[DATA SUPPLIED]
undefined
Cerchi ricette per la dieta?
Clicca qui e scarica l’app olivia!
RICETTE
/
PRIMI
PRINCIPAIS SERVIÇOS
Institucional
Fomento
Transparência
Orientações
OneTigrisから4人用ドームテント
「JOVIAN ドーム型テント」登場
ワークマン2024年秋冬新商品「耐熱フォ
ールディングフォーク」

---

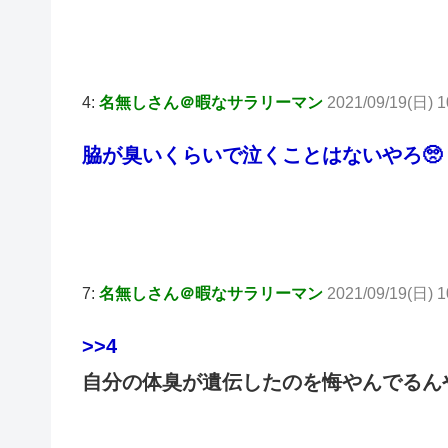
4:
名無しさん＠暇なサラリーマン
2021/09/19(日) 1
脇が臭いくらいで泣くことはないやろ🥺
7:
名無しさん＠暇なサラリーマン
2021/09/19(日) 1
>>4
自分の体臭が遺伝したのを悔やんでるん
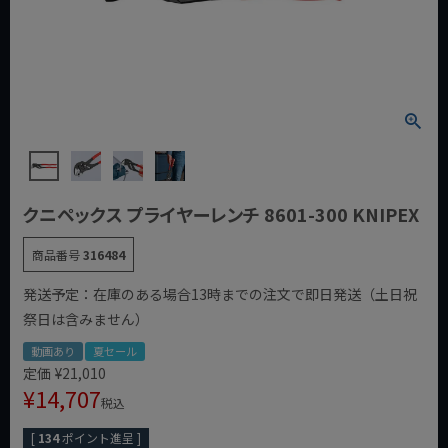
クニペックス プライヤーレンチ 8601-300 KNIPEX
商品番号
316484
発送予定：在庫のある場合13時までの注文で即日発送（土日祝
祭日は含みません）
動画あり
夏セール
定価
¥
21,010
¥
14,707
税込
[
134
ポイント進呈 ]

--

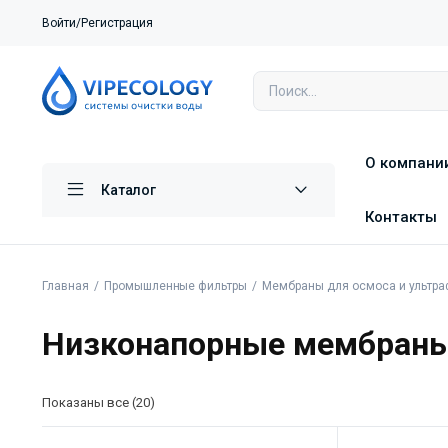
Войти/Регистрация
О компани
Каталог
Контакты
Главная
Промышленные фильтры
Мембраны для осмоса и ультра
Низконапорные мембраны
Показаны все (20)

[ABOUT THIS EXERCISE] Your answer must be the lines above from the one containing "Мембраны для осмоса и ультра" to the one containing "Показаны все (20)", both included, restated word for word.

[ANSWER TO THIS PROBLEM]
Мембраны для осмоса и ультра
Низконапорные мембраны
Показаны все (20)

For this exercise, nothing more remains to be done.